Current clinical supply forecasting tools were not developed to adapt to the increasingly complex world of clinical trials, with unpredictable enrollment and study design changes.
Excel, the industry standard, is easy-to-use however it is slow, labor-intensive, at risk of human error and not automated. Commercial tools are incredibly costly and complex, requiring outsourcing to consultants or relying on supply manager’s knowledge in statistical algorithms.
There is an industry need for an improved solution.
Early-Stage Planning (24 – 12 months to study start)
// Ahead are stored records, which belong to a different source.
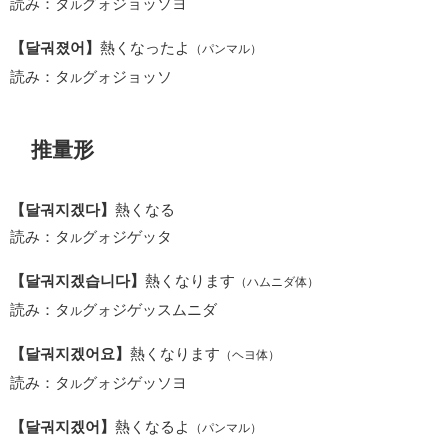
読み：タ
グォジョッソヨ
ル
【달궈졌어】
熱くなったよ
（パンマル）
読み：タ
グォジョッソ
ル
推量形
【달궈지겠다】
熱くなる
読み：タ
グォジゲッタ
ル
【달궈지겠습니다】
熱くなります
（ハムニダ体）
読み：タ
グォジゲッスムニダ
ル
【달궈지겠어요】
熱くなります
（ヘヨ体）
読み：タ
グォジゲッソヨ
ル
【달궈지겠어】
熱くなるよ
（パンマル）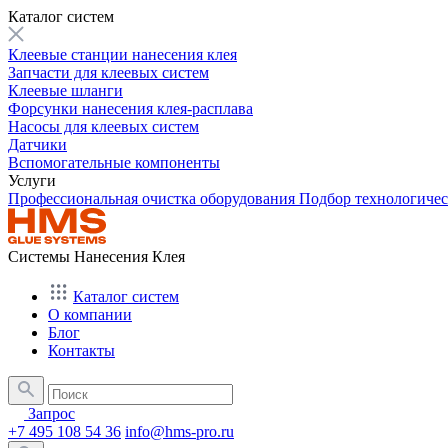
Каталог систем
Клеевые станции нанесения клея
Запчасти для клеевых систем
Клеевые шланги
Форсунки нанесения клея-расплава
Насосы для клеевых систем
Датчики
Вспомогательные компоненты
Услуги
Профессиональная очистка оборудования
Подбор технологиче
Системы Нанесения Клея
Каталог систем
О компании
Блог
Контакты
Запрос
+7 495 108 54 36
info@hms-pro.ru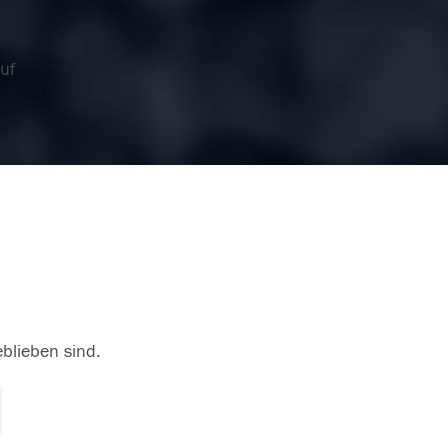
uf
eblieben sind.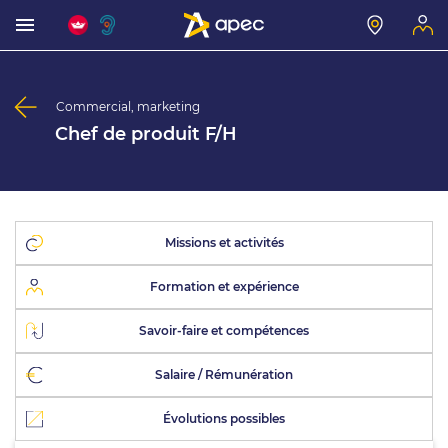
Commercial, marketing
Chef de produit F/H
Missions et activités
Formation et expérience
Savoir-faire et compétences
Salaire / Rémunération
Évolutions possibles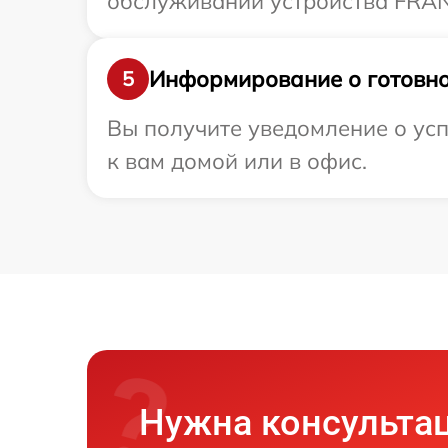
обслуживании устройства FRANK
Информирование о готовно
5
Вы получите уведомление о ус
к вам домой или в офис.
Нужна консульта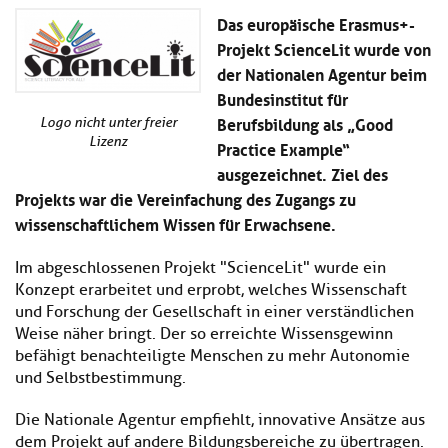
Kl
Material
u
de
Das europäische Erasmus+-
si
di
Se
Projekt ScienceLit wurde von
hi
Un
Do
der Nationalen Agentur beim
Podcast
u
de
an
di
Se
Bundesinstitut für
Un
Wi
Berufsbildung als „Good
Logo nicht unter freier
Kl
Community
de
an
Lizenz
Practice Example“
si
Se
hi
ausgezeichnet. Ziel des
Ma
Kl
EULE Lernbereich
u
an
Projekts war die Vereinfachung des Zugangs zu
si
di
wissenschaftlichem Wissen für Erwachsene.
hi
Un
Kl
Über uns
u
de
si
di
Se
Im abgeschlossenen Projekt "ScienceLit" wurde ein
hi
Un
C
Konzept erarbeitet und erprobt, welches Wissenschaft
u
de
an
und Forschung der Gesellschaft in einer verständlichen
di
Se
Weise näher bringt. Der so erreichte Wissensgewinn
Un
EU
befähigt benachteiligte Menschen zu mehr Autonomie
de
Le
und Selbstbestimmung.
Se
an
Üb
Die Nationale Agentur empfiehlt, innovative Ansätze aus
un
dem Projekt auf andere Bildungsbereiche zu übertragen.
an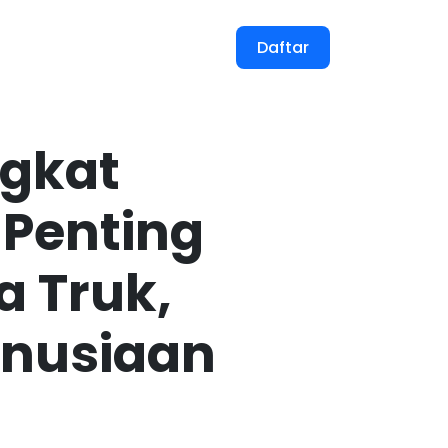
Masuk
Daftar
ngkat
 Penting
a Truk,
anusiaan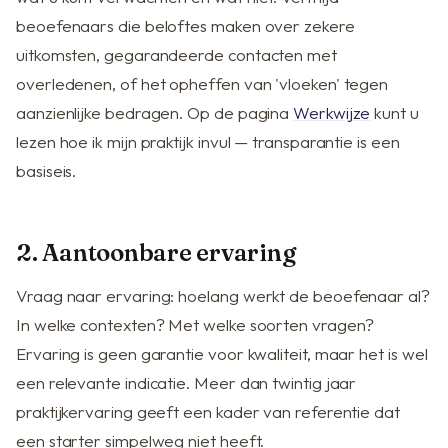
beoefenaars die beloftes maken over zekere
uitkomsten, gegarandeerde contacten met
overledenen, of het opheffen van 'vloeken' tegen
aanzienlijke bedragen. Op de pagina
Werkwijze
kunt u
lezen hoe ik mijn praktijk invul — transparantie is een
basiseis.
2. Aantoonbare ervaring
Vraag naar ervaring: hoelang werkt de beoefenaar al?
In welke contexten? Met welke soorten vragen?
Ervaring is geen garantie voor kwaliteit, maar het is wel
een relevante indicatie. Meer dan twintig jaar
praktijkervaring geeft een kader van referentie dat
een starter simpelweg niet heeft.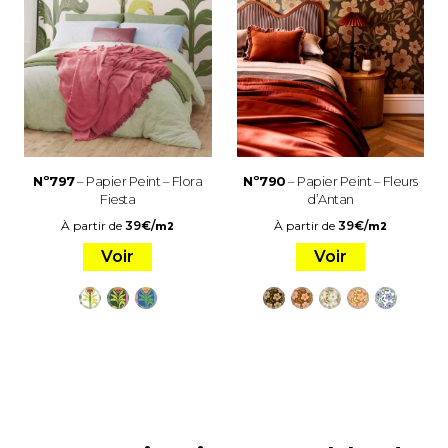
Nº797
– Papier Peint – Flora
Nº790
– Papier Peint – Fleurs
Fiesta
d’Antan
À partir de
39
€
/
À partir de
39
€
/
m2
m2
Voir
Voir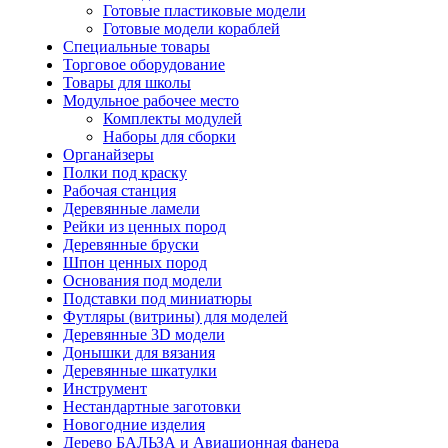
Готовые пластиковые модели
Готовые модели кораблей
Специальные товары
Торговое оборудование
Товары для школы
Модульное рабочее место
Комплекты модулей
Наборы для сборки
Органайзеры
Полки под краску
Рабочая станция
Деревянные ламели
Рейки из ценных пород
Деревянные бруски
Шпон ценных пород
Основания под модели
Подставки под миниатюры
Футляры (витрины) для моделей
Деревянные 3D модели
Донышки для вязания
Деревянные шкатулки
Инструмент
Нестандартные заготовки
Новогодние изделия
Дерево БАЛЬЗА и Авиационная фанера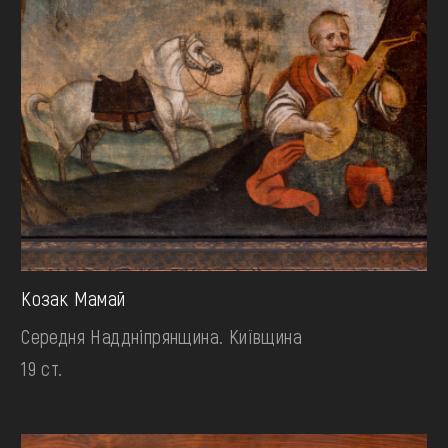
Козак Мамай
Середня Наддніпрянщина. Київщина
19 ст.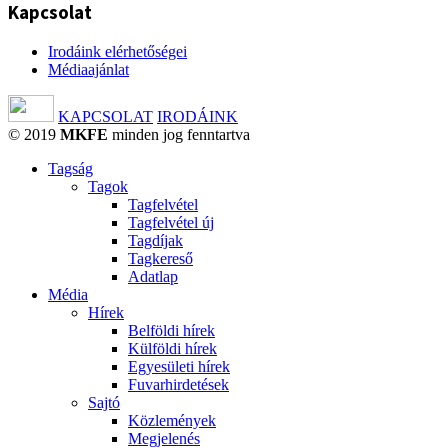
Kapcsolat
Irodáink elérhetőségei
Médiaajánlat
KAPCSOLAT
IRODÁINK
© 2019
MKFE
minden jog fenntartva
Tagság
Tagok
Tagfelvétel
Tagfelvétel új
Tagdíjak
Tagkereső
Adatlap
Média
Hírek
Belföldi hírek
Külföldi hírek
Egyesületi hírek
Fuvarhirdetések
Sajtó
Közlemények
Megjelenés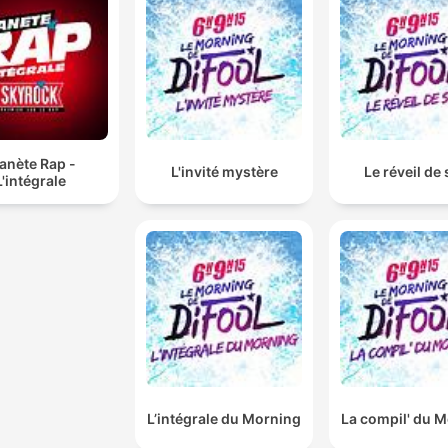
anète Rap -
L'invité mystère
Le réveil de 
L'intégrale
L’intégrale du Morning
La compil' du 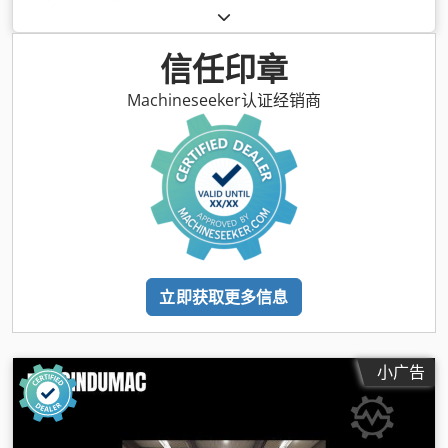
10,000 千牛
, 螺杆直径:
110 毫米
, 柱间间隙:
1,100 毫米
, 柱径:
180 毫米
, 排量:
4,941 cm³
, 注射压力:
1,840 横杆
, 注射重量:
4,546 g
, 模具高度（最小值）:
450 毫米
, 顶出力:
289,000 N
, 顶
信任印章
出行程:
350 毫米
, 开启行程:
1,200 毫米
, 板长:
2,350 毫米
, 板宽:
1,570 毫米
, 板高度:
1,570 毫米
, 总长度:
11,300 毫米
, 总宽度:
Machineseeker认证经销商
2,550 毫米
, 总高度:
3,400 毫米
, 总重量:
44,000 千克
, 加热能力:
51 千瓦 (69.34 马力)
, 压力:
178 横杆
, 注射次数:
1
, 泵功率:
136,000 瓦特
, 功率:
195 千瓦 (265.13 马力)
, 输入电流类型:
三
相
, 输入频率:
50 赫兹
, 输入电压:
400 V
, 输入电流:
371 A
, 设备:
文档 / 手册
,
立即获取更多信息
小广告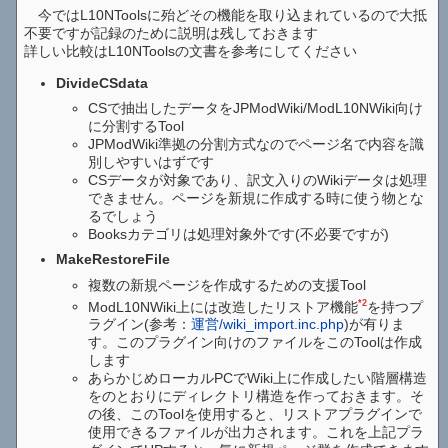
今ではL10NToolsに殆どその機能を取り込まれているので大抵
不要ですが記録のために説明は残しておきます
詳しい比較はL10NToolsの文書を参考にしてください
DivideCSdata
CSで抽出したデータをJPModWiki/ModL10NWiki向け
に分割するTool
JPModWiki準拠の分割方式なのでページ名で内容を識
別しやすいはずです
CSデータが対象であり、訳文入りのWikiデータは処理
できません。ページを新規に作成する時に使う物とな
るでしょう
Booksカテゴリは処理対象外です(不必要ですが)
MakeRestoreFile
複数の新規ページを作成するための支援Tool
*2
ModL10NWiki上には改造したリストア機能
を持つプ
ラグイン(参考：
運営/wiki_import.inc.php
)が有りま
す。このプラグイン向けのファイルをこのToolは作成
します
あらかじめローカルPCでWiki上に作成したい階層構造
をのとおりにディレクトリ構造を作っておきます。そ
の後、このToolを使用すると、リストアプラグインで
使用できるファイルが出力されます。これを上記プラ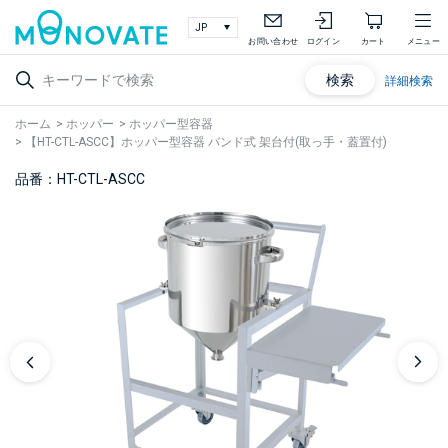
お問い合わせ
ログイン
カート
メニュー
検索
詳細検索
ホーム
>
ホッパー
>
ホッパー型容器
>
【HT-CTL-ASCC】ホッパー型容器 バンド式 架台付(取っ手・蓋置付)
品番：HT-CTL-ASCC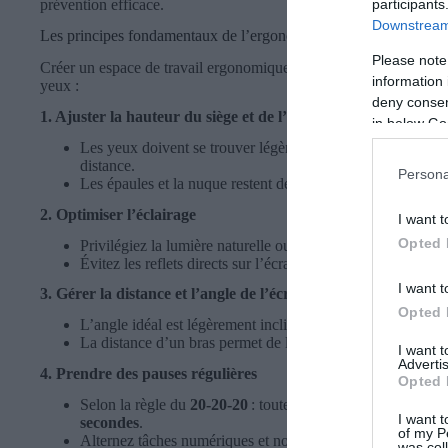
participants
prévention efficace.
Downstream 
Les principes fondamentaux de l’ergonomie pour un poste de tra
Please note
Créer un espace de travail ergonomique, c’est intégrer plusieurs l
information 
yeux :
deny consent
1. Ajuster la hauteur du siège et de l’écran
in below Go
Les yeux doivent se trouver légèrement en dessous du haut
distance.
Persona
Les épaules et la nuque restent détendues, le dos droit.
2. Optimiser l’éclairage
I want t
Opted 
Privilégiez la lumière naturelle ou un éclairage latéral doux
Évitez les reflets directs sur l’écran.
I want t
3. Gérer la distance et l’angle de l’écran
Opted 
L’angle idéal est légèrement incliné vers l’arrière, pour qu
La distance d’un bras permet de limiter l’accommodation.
I want 
Advertis
4. Prendre des pauses régulières
Opted 
Selon la règle du
20-20-20
: toutes les
20 minutes
, fixez 
I want t
secondes
.
of my P
Alternez tâches numériques et non-numériques.
was col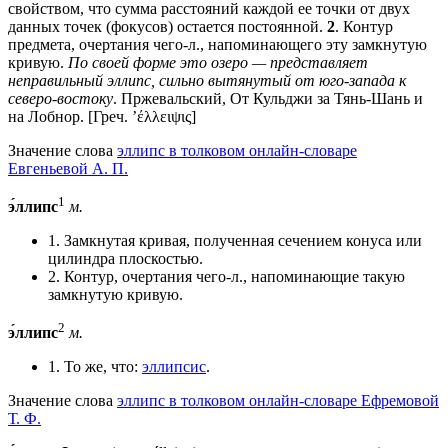
свойством, что сумма расстояний каждой ее точки от двух
данных точек (фокусов) остается постоянной.
2
. Контур
предмета, очертания чего-л., напоминающего эту замкнутую
кривую.
По своей форме это озеро — представляет
неправильный эллипс, сильно вытянутый от юго-запада к
северо-востоку
. Пржевальский, От Кульджи за Тянь-Шань и
на Лобнор. [Греч. ’έλλειψις]
Значение слова
эллипс в толковом онлайн-словаре
Евгеньевой А. П.
1
э́ллипс
м.
1. Замкнутая кривая, полученная сечением конуса или
цилиндра плоскостью.
2. Контур, очертания чего-л., напоминающие такую
замкнутую кривую.
2
э́ллипс
м.
1. То же, что:
эллипсис
.
Значение слова
эллипс в толковом онлайн-словаре Ефремовой
Т. Ф.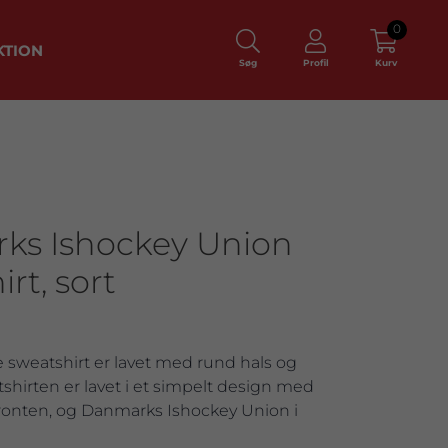
0
KTION
Søg
Profil
Kurv
ks Ishockey Union
rt, sort
 sweatshirt er lavet med rund hals og
tshirten er lavet i et simpelt design med
fronten, og Danmarks Ishockey Union i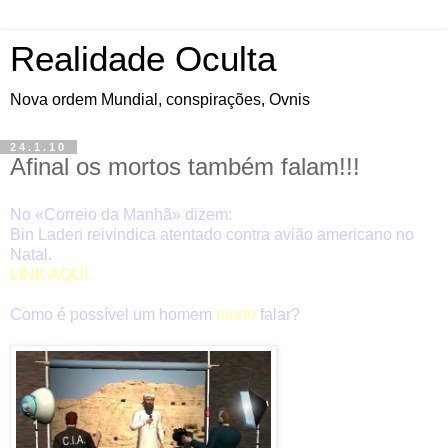
Realidade Oculta
Nova ordem Mundial, conspirações, Ovnis
24.1.10
Afinal os mortos também falam!!!
No «Correio da Manhã» dizem:
Bin Laden reivindica atentado contra avião americano no
Natal.
LINK AQUI.
Como é possível um homem
morto
falar?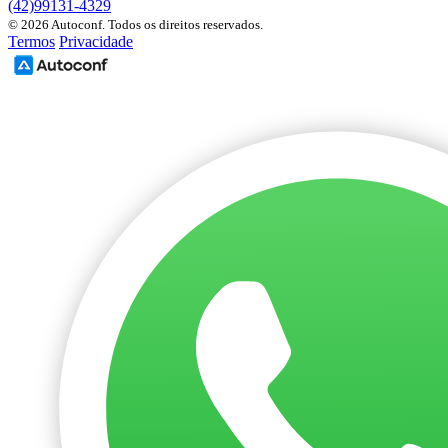
(42)99131-4329
© 2026 Autoconf. Todos os direitos reservados.
Termos
Privacidade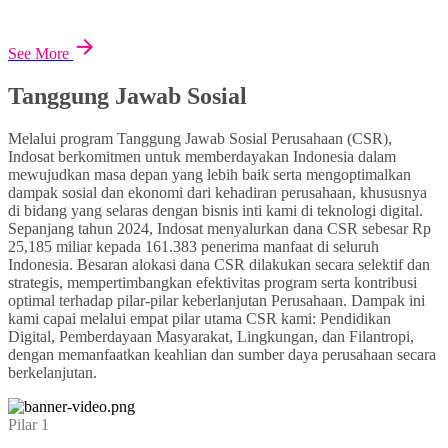
See More
Tanggung Jawab Sosial
Melalui program Tanggung Jawab Sosial Perusahaan (CSR),
Indosat berkomitmen untuk memberdayakan Indonesia dalam
mewujudkan masa depan yang lebih baik serta mengoptimalkan
dampak sosial dan ekonomi dari kehadiran perusahaan, khususnya
di bidang yang selaras dengan bisnis inti kami di teknologi digital.
Sepanjang tahun 2024, Indosat menyalurkan dana CSR sebesar Rp
25,185 miliar kepada 161.383 penerima manfaat di seluruh
Indonesia. Besaran alokasi dana CSR dilakukan secara selektif dan
strategis, mempertimbangkan efektivitas program serta kontribusi
optimal terhadap pilar-pilar keberlanjutan Perusahaan. Dampak ini
kami capai melalui empat pilar utama CSR kami: Pendidikan
Digital, Pemberdayaan Masyarakat, Lingkungan, dan Filantropi,
dengan memanfaatkan keahlian dan sumber daya perusahaan secara
berkelanjutan.
Pilar 1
Best practice, in an early stage of protocol development, the supply chain function is consulted for assessments on supply capabilities. These are typically high-level feasibility and risk assessments and often requires multiple What-If scenarios. The clinical supply planner (CSP) seeks input from clinical operations to understand critical study assumptions such as number of patients, treatment schedule, number of sites, countries, enrollment plan, etc. Combined with product characteristics and supply network assumptions, the CSP builds a high-level model and calculates rough-cut product volumes overtime. As margin of error on the assumptions at this stage are generally high, an overage of 50% and often higher is added in the feedback to clinical operations and manufacturing.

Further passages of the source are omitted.